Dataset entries
>>>

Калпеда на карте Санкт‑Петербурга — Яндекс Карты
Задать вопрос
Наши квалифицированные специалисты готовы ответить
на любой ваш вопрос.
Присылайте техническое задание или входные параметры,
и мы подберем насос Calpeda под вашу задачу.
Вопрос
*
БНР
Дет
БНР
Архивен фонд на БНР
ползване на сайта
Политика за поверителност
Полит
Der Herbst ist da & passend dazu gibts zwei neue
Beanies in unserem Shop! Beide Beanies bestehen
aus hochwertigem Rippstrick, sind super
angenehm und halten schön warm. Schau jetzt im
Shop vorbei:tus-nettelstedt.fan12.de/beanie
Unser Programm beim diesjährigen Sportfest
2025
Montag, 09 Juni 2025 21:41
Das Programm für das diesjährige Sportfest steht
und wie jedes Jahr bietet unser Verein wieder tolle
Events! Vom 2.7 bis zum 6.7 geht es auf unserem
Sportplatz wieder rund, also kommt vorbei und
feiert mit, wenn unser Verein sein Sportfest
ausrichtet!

<<<
>>>

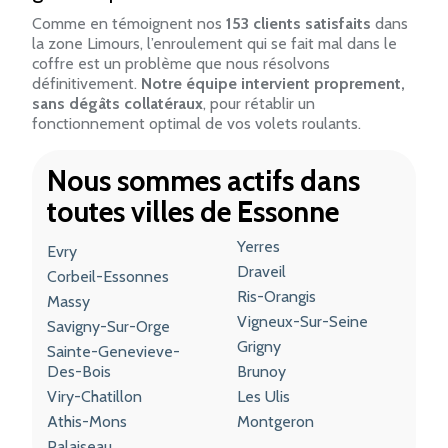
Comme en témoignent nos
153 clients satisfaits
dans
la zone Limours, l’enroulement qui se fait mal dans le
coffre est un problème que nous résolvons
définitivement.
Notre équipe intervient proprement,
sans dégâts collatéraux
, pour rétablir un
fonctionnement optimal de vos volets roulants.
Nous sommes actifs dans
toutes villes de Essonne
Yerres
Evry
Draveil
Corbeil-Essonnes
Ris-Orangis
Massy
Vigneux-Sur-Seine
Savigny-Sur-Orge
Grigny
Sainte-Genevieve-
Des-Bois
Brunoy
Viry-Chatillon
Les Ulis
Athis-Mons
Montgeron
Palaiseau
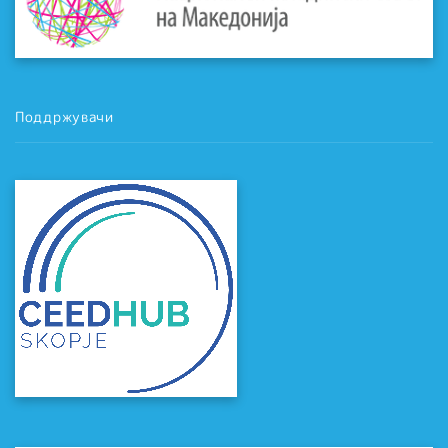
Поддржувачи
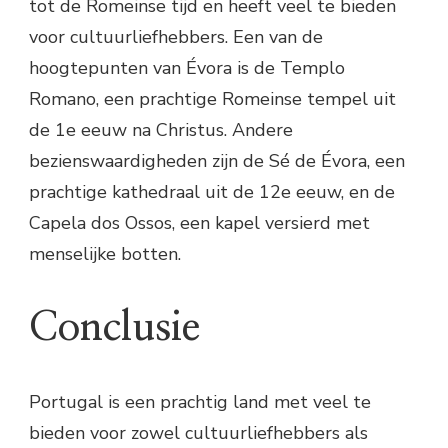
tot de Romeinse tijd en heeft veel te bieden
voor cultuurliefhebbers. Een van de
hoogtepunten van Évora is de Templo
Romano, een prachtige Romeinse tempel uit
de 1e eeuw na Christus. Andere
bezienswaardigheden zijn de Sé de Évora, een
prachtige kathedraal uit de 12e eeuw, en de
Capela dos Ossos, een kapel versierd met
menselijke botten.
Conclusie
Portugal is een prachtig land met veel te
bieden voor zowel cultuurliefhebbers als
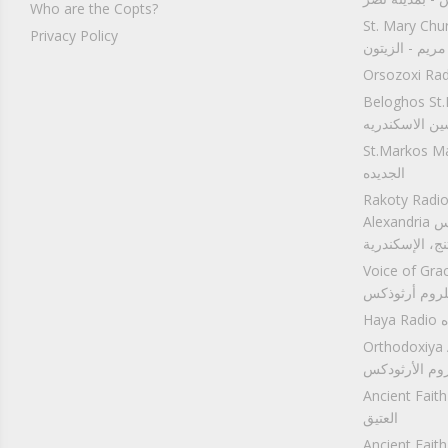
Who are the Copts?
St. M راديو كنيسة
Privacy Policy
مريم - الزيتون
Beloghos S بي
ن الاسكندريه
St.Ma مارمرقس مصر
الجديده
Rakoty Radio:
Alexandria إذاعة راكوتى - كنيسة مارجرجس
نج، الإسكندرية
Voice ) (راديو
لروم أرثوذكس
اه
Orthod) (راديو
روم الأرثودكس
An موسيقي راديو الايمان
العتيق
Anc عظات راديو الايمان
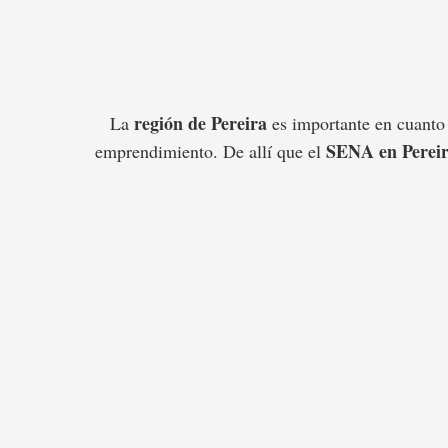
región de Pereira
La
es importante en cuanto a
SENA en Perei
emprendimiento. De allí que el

<<<

### PROBLEM STATEMENT
Check each line above for the string "veel" and report how many lines have it, giving only the number.

### ANSWER TO THE EXERCISE
2